What you need to do
Using the data below, set down every line from the one containing "Sotib olish" through the one containing "5 agosto, 2026", inclusive and unchanged. Pictures are to be skipped.
------------------------------------------------------------------------
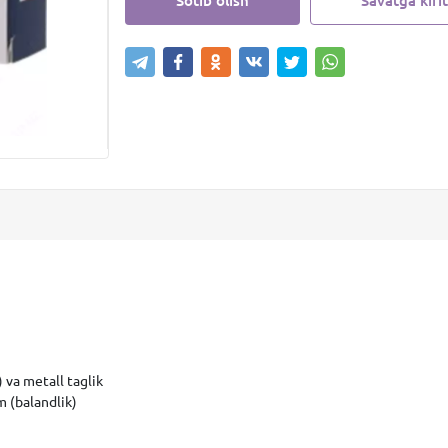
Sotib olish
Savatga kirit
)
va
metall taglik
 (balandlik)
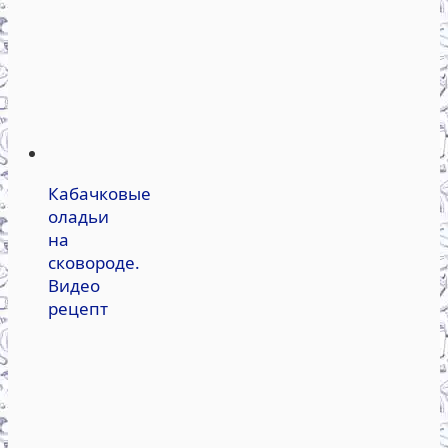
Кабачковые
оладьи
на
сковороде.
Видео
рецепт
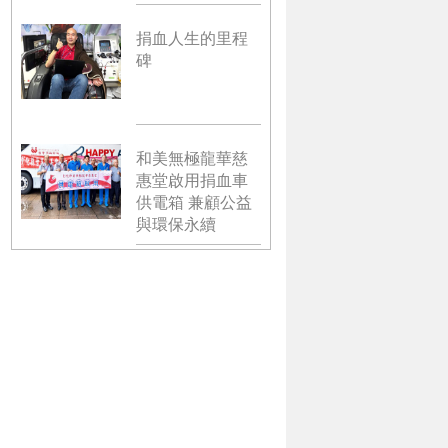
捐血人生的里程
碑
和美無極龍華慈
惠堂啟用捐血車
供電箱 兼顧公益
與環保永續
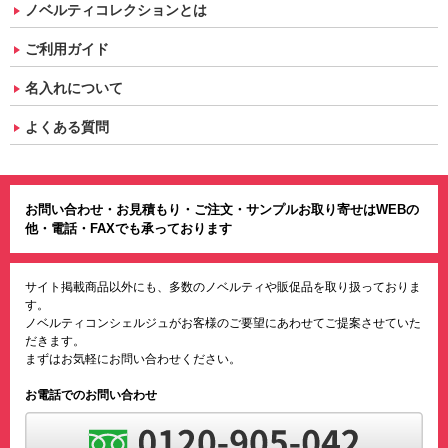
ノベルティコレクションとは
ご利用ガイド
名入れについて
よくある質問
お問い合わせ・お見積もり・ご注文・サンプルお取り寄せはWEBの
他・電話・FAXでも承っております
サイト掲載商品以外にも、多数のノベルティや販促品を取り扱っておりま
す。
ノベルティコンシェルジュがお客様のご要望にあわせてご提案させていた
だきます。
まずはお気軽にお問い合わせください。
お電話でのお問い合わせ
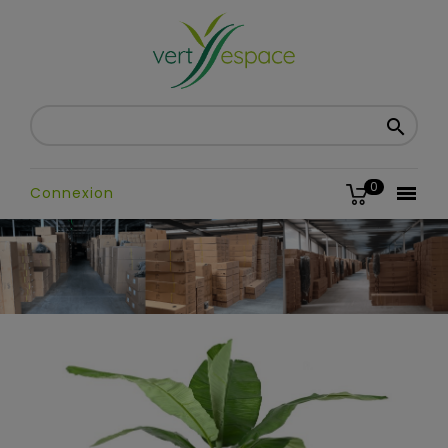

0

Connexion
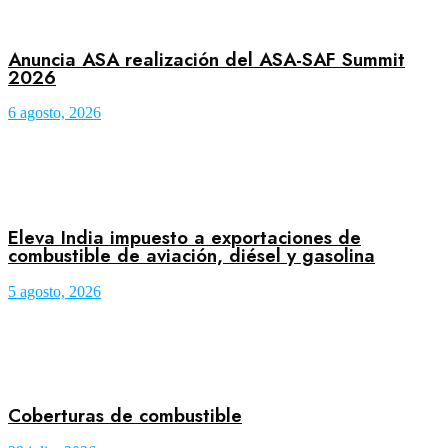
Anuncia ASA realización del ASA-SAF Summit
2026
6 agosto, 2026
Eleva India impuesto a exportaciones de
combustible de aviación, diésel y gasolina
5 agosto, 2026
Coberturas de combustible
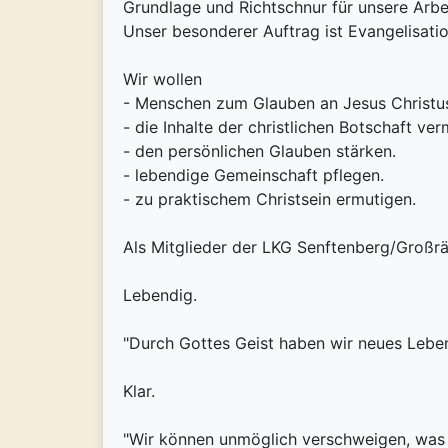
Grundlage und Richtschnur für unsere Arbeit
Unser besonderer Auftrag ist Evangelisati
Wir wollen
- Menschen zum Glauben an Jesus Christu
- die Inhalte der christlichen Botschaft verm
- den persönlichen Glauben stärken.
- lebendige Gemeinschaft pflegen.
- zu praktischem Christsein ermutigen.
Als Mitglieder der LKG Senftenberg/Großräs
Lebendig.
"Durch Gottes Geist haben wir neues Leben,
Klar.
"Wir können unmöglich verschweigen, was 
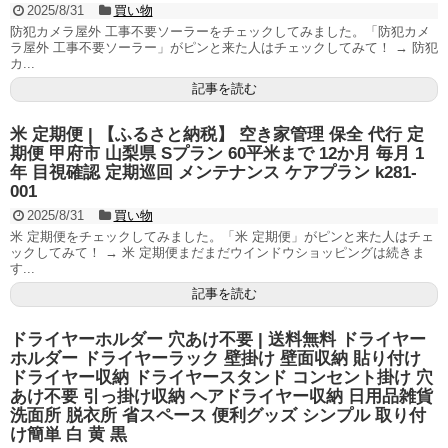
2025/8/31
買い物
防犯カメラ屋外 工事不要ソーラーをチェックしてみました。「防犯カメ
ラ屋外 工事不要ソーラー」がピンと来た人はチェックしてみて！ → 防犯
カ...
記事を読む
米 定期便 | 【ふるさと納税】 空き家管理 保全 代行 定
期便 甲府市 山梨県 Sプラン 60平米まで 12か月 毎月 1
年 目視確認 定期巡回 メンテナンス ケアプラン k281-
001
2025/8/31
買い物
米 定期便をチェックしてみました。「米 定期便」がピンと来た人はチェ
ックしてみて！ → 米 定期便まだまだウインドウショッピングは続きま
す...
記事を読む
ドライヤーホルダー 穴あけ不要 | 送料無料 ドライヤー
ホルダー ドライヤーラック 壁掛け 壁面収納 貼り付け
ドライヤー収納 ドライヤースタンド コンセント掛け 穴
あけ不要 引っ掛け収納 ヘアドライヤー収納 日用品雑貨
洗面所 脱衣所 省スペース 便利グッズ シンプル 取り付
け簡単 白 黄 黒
------------------------------------------------------------------------
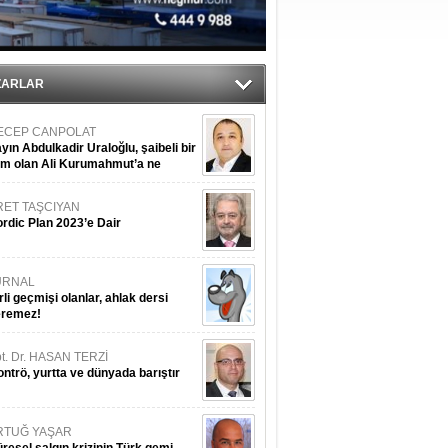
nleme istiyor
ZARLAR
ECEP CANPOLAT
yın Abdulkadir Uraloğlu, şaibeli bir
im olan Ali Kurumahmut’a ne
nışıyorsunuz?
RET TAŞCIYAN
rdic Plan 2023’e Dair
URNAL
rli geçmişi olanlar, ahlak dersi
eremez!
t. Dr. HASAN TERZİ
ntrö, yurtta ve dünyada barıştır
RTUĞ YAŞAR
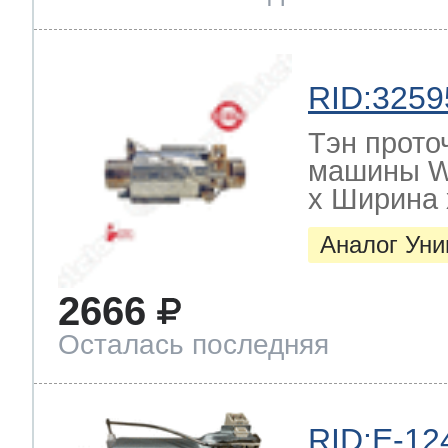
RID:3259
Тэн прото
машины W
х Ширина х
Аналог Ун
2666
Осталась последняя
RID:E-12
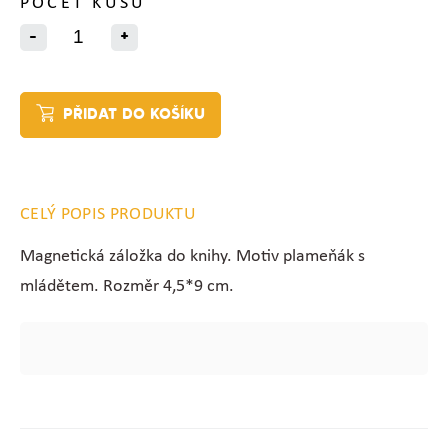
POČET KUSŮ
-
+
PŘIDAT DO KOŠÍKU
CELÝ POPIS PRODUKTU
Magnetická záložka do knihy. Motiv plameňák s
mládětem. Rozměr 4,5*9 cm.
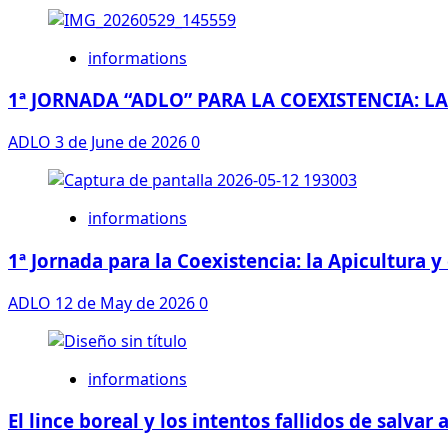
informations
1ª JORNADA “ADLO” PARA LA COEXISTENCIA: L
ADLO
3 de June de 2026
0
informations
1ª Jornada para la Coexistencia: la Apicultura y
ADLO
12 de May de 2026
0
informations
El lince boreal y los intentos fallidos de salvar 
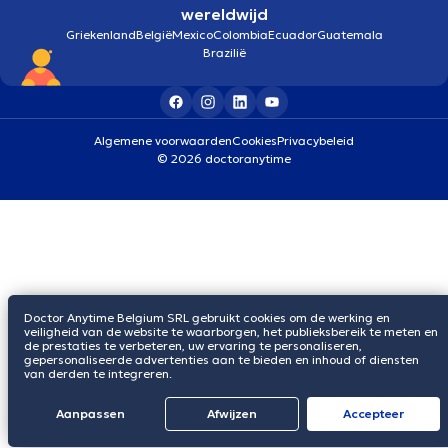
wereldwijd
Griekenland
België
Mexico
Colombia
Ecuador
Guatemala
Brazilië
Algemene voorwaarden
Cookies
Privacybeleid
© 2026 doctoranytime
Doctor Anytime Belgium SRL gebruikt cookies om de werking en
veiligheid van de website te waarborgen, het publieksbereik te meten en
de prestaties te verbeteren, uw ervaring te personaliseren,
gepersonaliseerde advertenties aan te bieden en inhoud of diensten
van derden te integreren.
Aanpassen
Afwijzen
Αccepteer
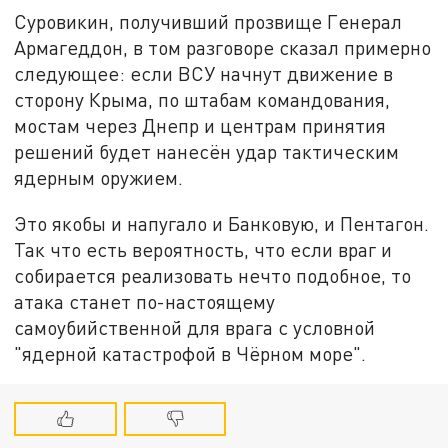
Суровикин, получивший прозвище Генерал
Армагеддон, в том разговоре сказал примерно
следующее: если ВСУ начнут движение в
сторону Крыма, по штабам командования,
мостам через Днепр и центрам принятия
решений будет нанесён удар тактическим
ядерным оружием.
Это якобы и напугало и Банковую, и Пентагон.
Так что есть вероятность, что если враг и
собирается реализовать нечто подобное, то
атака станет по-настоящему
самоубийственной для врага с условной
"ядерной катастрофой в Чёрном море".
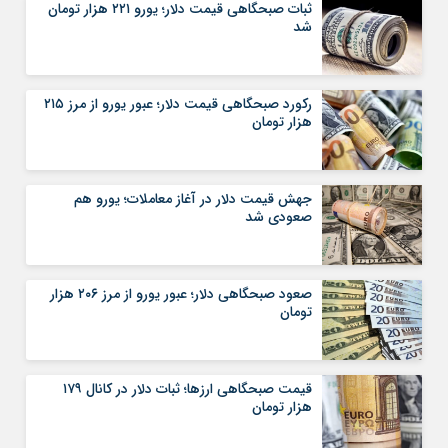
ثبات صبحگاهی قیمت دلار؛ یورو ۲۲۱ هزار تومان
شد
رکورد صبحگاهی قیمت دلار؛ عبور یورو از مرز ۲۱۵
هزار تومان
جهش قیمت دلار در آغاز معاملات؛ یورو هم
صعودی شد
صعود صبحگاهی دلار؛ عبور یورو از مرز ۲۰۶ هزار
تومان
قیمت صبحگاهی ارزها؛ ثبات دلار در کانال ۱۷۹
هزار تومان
------------------------------------------------------------------------
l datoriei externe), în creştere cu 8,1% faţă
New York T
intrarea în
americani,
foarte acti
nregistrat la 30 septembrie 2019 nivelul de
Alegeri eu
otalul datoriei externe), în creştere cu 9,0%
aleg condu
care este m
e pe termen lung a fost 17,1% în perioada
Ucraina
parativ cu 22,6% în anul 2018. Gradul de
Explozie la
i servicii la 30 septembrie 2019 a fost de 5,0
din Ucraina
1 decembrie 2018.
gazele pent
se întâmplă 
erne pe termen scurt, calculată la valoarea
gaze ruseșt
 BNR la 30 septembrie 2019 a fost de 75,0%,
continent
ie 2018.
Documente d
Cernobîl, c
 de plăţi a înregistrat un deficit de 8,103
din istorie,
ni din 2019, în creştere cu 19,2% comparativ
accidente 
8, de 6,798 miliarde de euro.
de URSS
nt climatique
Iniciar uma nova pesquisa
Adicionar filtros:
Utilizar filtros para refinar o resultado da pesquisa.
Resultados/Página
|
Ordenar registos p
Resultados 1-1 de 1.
------------------------------------------------------------------------
Result
Sotib olish
Savatga kirit
)
va
metall taglik
 (balandlik)
Кабачковые
оладьи
на
сковороде.
Видео
рецепт
捐血人生的里程
碑
和美無極龍華慈
惠堂啟用捐血車
供電箱 兼顧公益
與環保永續
ノベルティコレクションとは
ご利用ガイド
名入れについて
よくある質問
お問い合わせ・お見積もり・ご注文・サンプルお取り寄せはWEBの
他・電話・FAXでも承っております
サイト掲載商品以外にも、多数のノベルティや販促品を取り扱っておりま
す。
ノベルティコンシェルジュがお客様のご要望にあわせてご提案させていた
だきます。
まずはお気軽にお問い合わせください。
お電話でのお問い合わせ

0

Connexion
Anuncia ASA realización del ASA-SAF Summit
2026
6 agosto, 2026
Eleva India impuesto a exportaciones de
combustible de aviación, diésel y gasolina
5 agosto, 2026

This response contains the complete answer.